Uma questão de sobrevivência

 

8 de março

“Ninguém nasce mulher, torna-se mulher”. A frase mais famosa da filósofa Simone de Beauvoir diz bem mais do que permite uma primeira leitura. É provocativa, pertinente, quase incômoda. Nos chama à reflexão sobre algo cada vez mais latente na contemporaneidade: a construção social, histórica e cultural da nossa condição de mulher. Mais ainda: a necessidade de refutarmos a naturalização dos elementos atribuídos a essa condição.
No Brasil, ser mulher significa que uma de nós é estuprada a cada 11 minutos. Que 536 de nós sofre violência física a cada hora. Que uma de nós é morta a cada duas horas. Quando se tratam de mulheres negras esses números se agravam, e muito. São verdadeiras sobreviventes. Parece que o mundo está sempre em guerra. E independente da motivação histórico-cultural, quase sempre há um inimigo comum: a mulher.

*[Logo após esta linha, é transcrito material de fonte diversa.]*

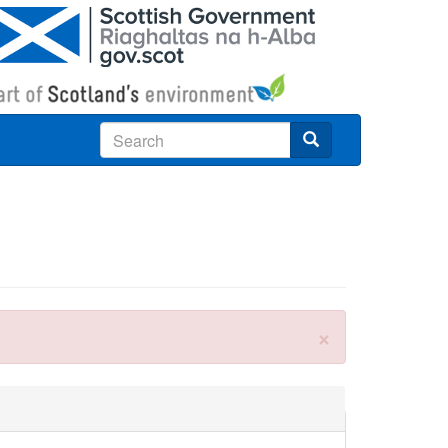
Search
×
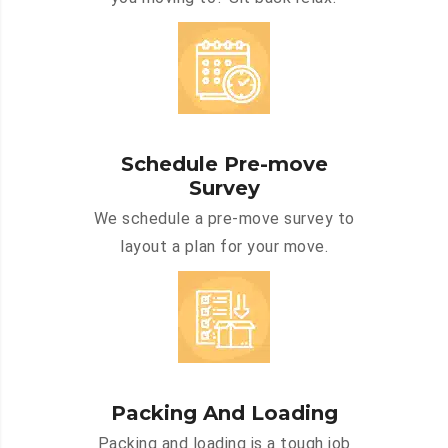
Schedule Pre-move
Survey
We schedule a pre-move survey to
layout a plan for your move.
Packing And Loading
Packing and loading is a tough job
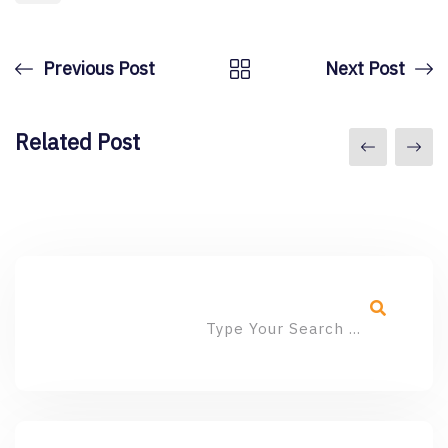
Previous Post
Next Post
Related Post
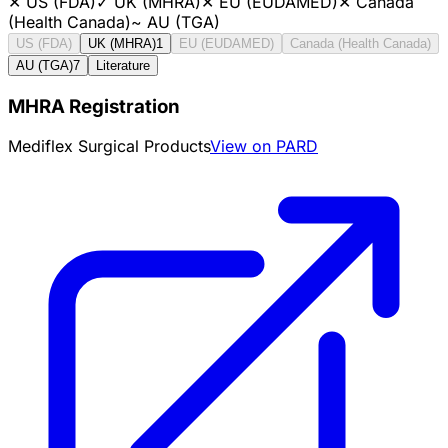
✕
US (FDA)
✓
UK (MHRA)
✕
EU (EUDAMED)
✕
Canada
(Health Canada)
~
AU (TGA)
US (FDA)
UK (MHRA)
1
EU (EUDAMED)
Canada (Health Canada)
AU (TGA)
7
Literature
MHRA Registration
Mediflex Surgical Products
View on PARD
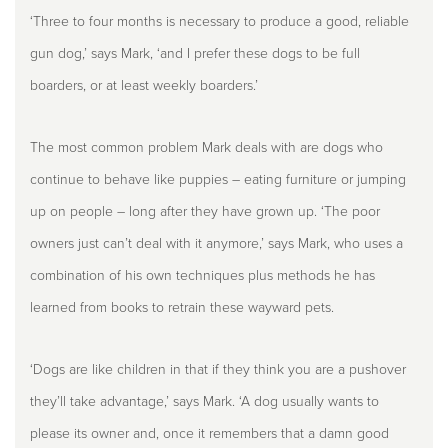
‘Three to four months is necessary to produce a good, reliable
gun dog,’ says Mark, ‘and I prefer these dogs to be full
boarders, or at least weekly boarders.’
The most common problem Mark deals with are dogs who
continue to behave like puppies – eating furniture or jumping
up on people – long after they have grown up. ‘The poor
owners just can’t deal with it anymore,’ says Mark, who uses a
combination of his own techniques plus methods he has
learned from books to retrain these wayward pets.
‘Dogs are like children in that if they think you are a pushover
they’ll take advantage,’ says Mark. ‘A dog usually wants to
please its owner and, once it remembers that a damn good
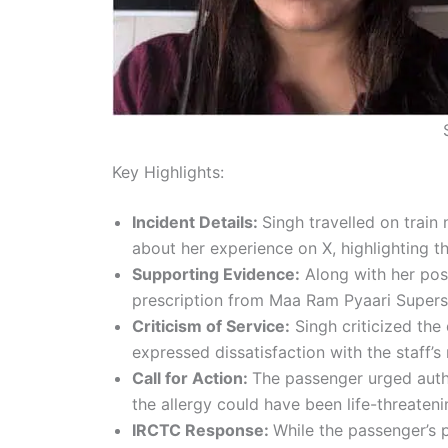
Key Highlights:
Incident Details:
Singh travelled on trai
about her experience on X, highlighting the
Supporting Evidence:
Along with her pos
prescription from Maa Ram Pyaari Superspe
Criticism of Service:
Singh criticized the
expressed dissatisfaction with the staff’s
Call for Action:
The passenger urged author
the allergy could have been life-threateni
IRCTC Response:
While the passenger’s 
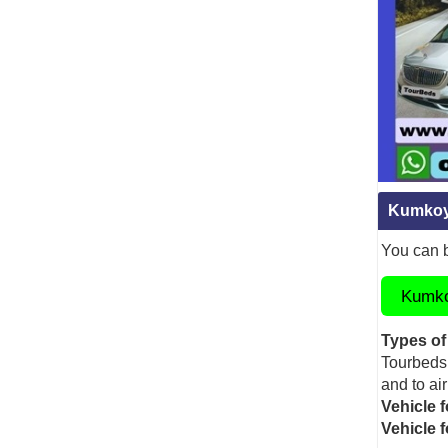
Kumkoy 
You can b
Kumkoy
Types of
Tourbeds 
and to air
Vehicle f
Vehicle 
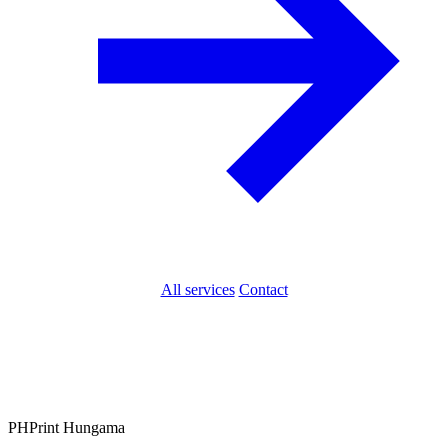
All services
Contact
PH
Print Hungama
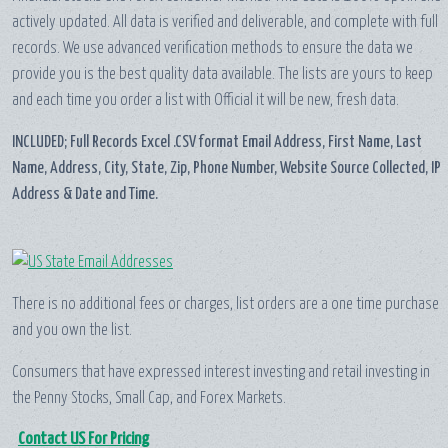
actively updated. All data is verified and deliverable, and complete with full
records. We use advanced verification methods to ensure the data we
provide you is the best quality data available. The lists are yours to keep
and each time you order a list with Official it will be new, fresh data.
INCLUDED; Full Records Excel .CSV format Email Address, First Name, Last
Name, Address, City, State, Zip, Phone Number, Website Source Collected, IP
Address & Date and Time.
There is no additional fees or charges, list orders are a one time purchase
and you own the list.
Consumers that have expressed interest investing and retail investing in
the Penny Stocks, Small Cap, and Forex Markets.
Contact US For Pricing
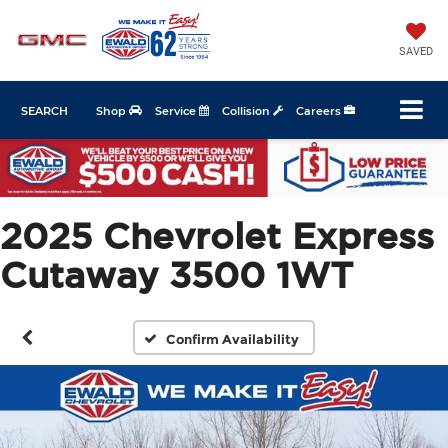
SAVED
SEARCH
Shop
Service
Collision
Careers
2025 Chevrolet Express
Cutaway 3500 1WT
Confirm Availability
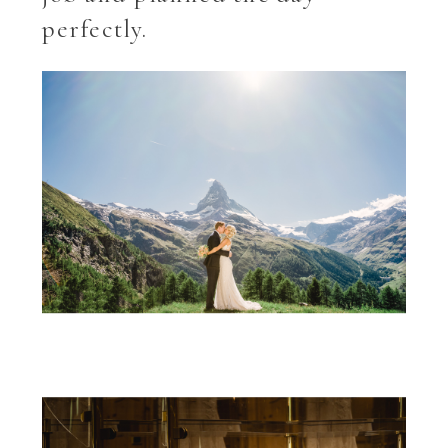
perfectly.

Por essa razão nós também devemos ser inimigas, mas do sistema patriarcal, capitalista e misógino que não nos reconhece como sujeitas de direitos. Do basilar direito à vida, aos nossos direitos reprodutivos, sempre há meios que impedem de alcançarmos a plenitude da nossa feminilidade e principalmente da nossa sexualidade. A razão? Uma, de imediato: o medo de que sejamos livres e não tenhamos mais medo. Essa ideia deve ter atormentado do carrasco que nos queimou na fogueira ao marido que nos espancou entre quatro paredes.
Não é contraditório que diante desse cenário, somos nós as heroínas incansáveis dos modelos sociais que nos oprimem? Somos as cuidadoras universais, as trabalhadoras que exercem multitarefas intermináveis desde sempre, sem reconhecimento. Retirem as mulheres e a ordem social muda, pra pior. A pirâmide social em qualquer sistema tem na sua base mulheres, mais ainda, mulheres negras. E mesmo escravizadas pelas imposições de padrões inatingíveis, seguimos firmes. Somos as melhores, mesmo em condições profundamente desiguais. Sabem por quê? Fomos forjadas na luta e resistência é o nosso primeiro nome.

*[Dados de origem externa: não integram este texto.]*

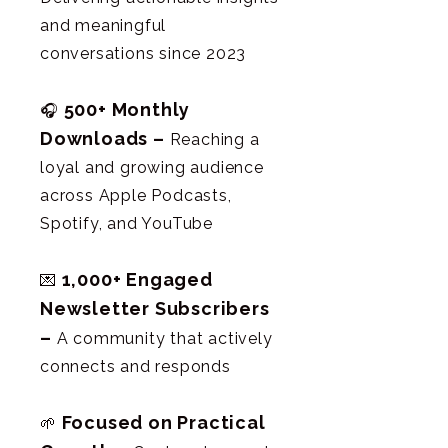
and meaningful
conversations since 2023
500+ Monthly
🎧
Downloads –
Reaching a
loyal and growing audience
across Apple Podcasts,
Spotify, and YouTube
1,000+ Engaged
💌
Newsletter Subscribers
–
A community that actively
connects and responds
Focused on Practical
🌱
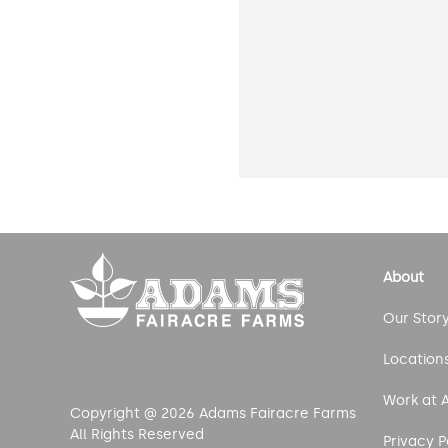
About
Our Stor
Location
Work at 
Copyright @ 2026 Adams Fairacre Farms
All Rights Reserved
Privacy P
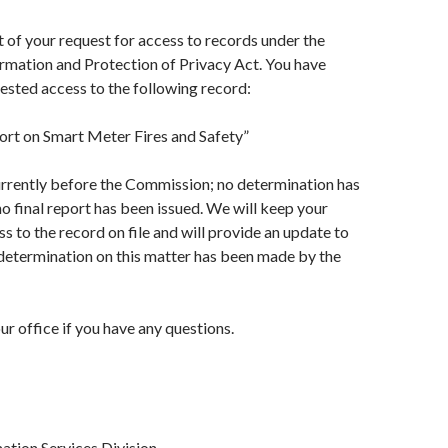
t of your request for access to records under the
rmation and Protection of Privacy Act. You have
uested access to the following record:
t on Smart Meter Fires and Safety”
urrently before the Commission; no determination has
 final report has been issued. We will keep your
s to the record on file and will provide an update to
 determination on this matter has been made by the
ur office if you have any questions.
ation Services Division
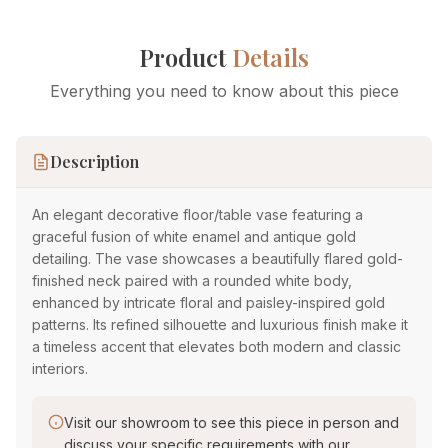
Product
Details
Everything you need to know about this piece
Description
An elegant decorative floor/table vase featuring a
graceful fusion of white enamel and antique gold
detailing. The vase showcases a beautifully flared gold-
finished neck paired with a rounded white body,
enhanced by intricate floral and paisley-inspired gold
patterns. Its refined silhouette and luxurious finish make it
a timeless accent that elevates both modern and classic
interiors.
Visit our showroom to see this piece in person and
discuss your specific requirements with our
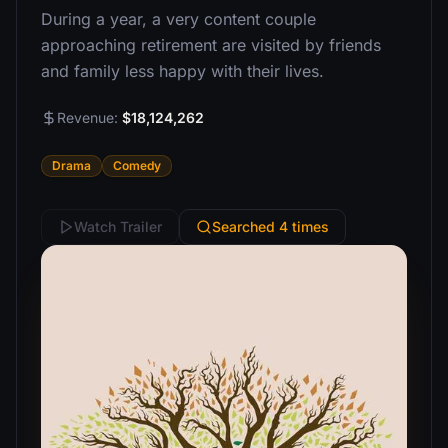
During a year, a very content couple
approaching retirement are visited by friends
and family less happy with their lives.
Revenue:
$18,124,262
Drama
Comedy
Watch Trailer
Searched 4 times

O mundo precisa de nós. Mas nós também precisamos de um mundo sem machismo. É esse o inimigo a ser combatido. Se ninguém “nasce” mulher, ninguém nasce machista. É outra construção social. É por isso que precisamos tanto do feminismo. Ser feminista está além de qualquer definição rasa que induz ao sexismo para deslegitimá-lo. Feminismo é uma outra palavra para igualdade, já disse Malala. Feminismo também é outra palavra para justiça. Qualquer busca pelo bem comum será em vão, enquanto nós mulheres formos invisibilizadas, subalternizadas e violentadas cotidianamente e isso não for motivo de perturbação.
No fim das contas, nos resta a revolução: das mulheres, pelas mulheres. Os homens são bem vindos a apoiar. O machismo também pode ser muito severo com eles. Mas, que fique claro: mais do que o nosso lugar de fala, esse é o nosso lugar de luta. O feminismo não se resume a um mero viés ideólogo, é instrumento universal de sobrevivência das mulheres.
Fomos nós que parimos esse mundo. É das nossas entranhas que saem os que nos violam, nos matam. Mas é também de onde saem as que nos amam, nos acolhem e nos apoiam. Imaginem o tamanho do nosso poder: dar a vida, formar o outro. Sabe do que precisamos? Usar esse poder ao nosso favor. Unidas por uma educação feminista, já seria um grande começo.
Olhem atentas para si, para dentro: todas já somos vitoriosas das nossas próprias batalhas. Quando nos unirmos por nós, seremos plenas. Mais ainda, seremos livres. Porque seremos todas, em uma só. Feliz dia de luta da mulher.